### ABOUT THIS TASK
Exactly as written, please set down all of the entries again, with no pictures.

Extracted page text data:

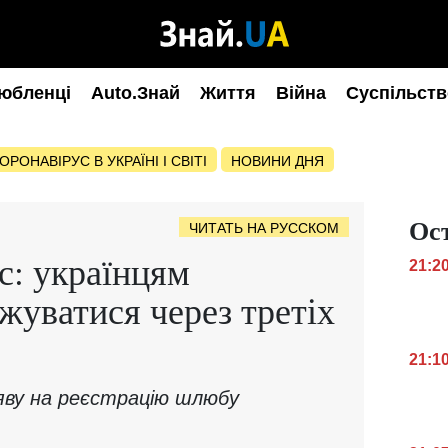
юбленці
Auto.Знай
Життя
Війна
Суспільств
ОРОНАВІРУС В УКРАЇНІ І СВІТІ
НОВИНИ ДНЯ
Ос
ЧИТАТЬ НА РУССКОМ
с: українцям
21:2
жуватися через третіх
21:1
ву на реєстрацію шлюбу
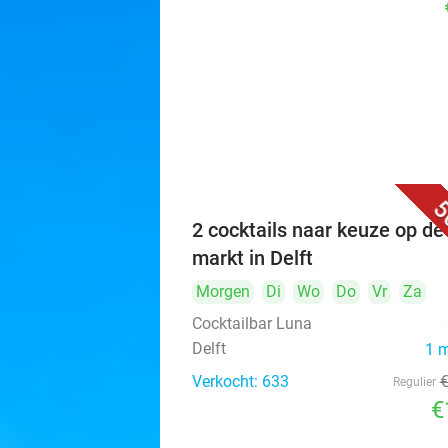
5
2 cocktails naar keuze op de
markt in Delft
Morgen
Di
Wo
Do
Vr
Za
Cocktailbar Luna
Delft
1 
Verkocht: 633
Regulier
€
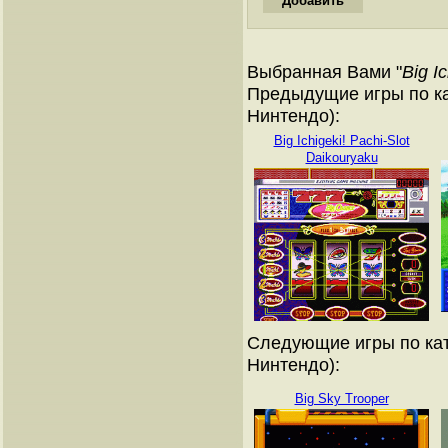
Выбранная Вами "
Big I
Предыдущие игры по ка
Нинтендо):
Big Ichigeki! Pachi-Slot
Daikouryaku
Следующие игры по кат
Нинтендо):
Big Sky Trooper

### EXERCISE ANSWER
юбленці
Auto.Знай
Життя
Війна
Суспільств
ОРОНАВІРУС В УКРАЇНІ І СВІТІ
НОВИНИ ДНЯ
Ос
ЧИТАТЬ НА РУССКОМ
с: українцям
21:2
жуватися через третіх
21:1
ву на реєстрацію шлюбу
5
2 cocktails naar keuze op de
markt in Delft
Morgen
Di
Wo
Do
Vr
Za
Cocktailbar Luna
Delft
1 
Verkocht: 633
Regulier
€
Выбранная Вами "
Big I
Предыдущие игры по ка
Нинтендо):
Big Ichigeki! Pachi-Slot
Daikouryaku
Следующие игры по кат
Нинтендо):
Big Sky Trooper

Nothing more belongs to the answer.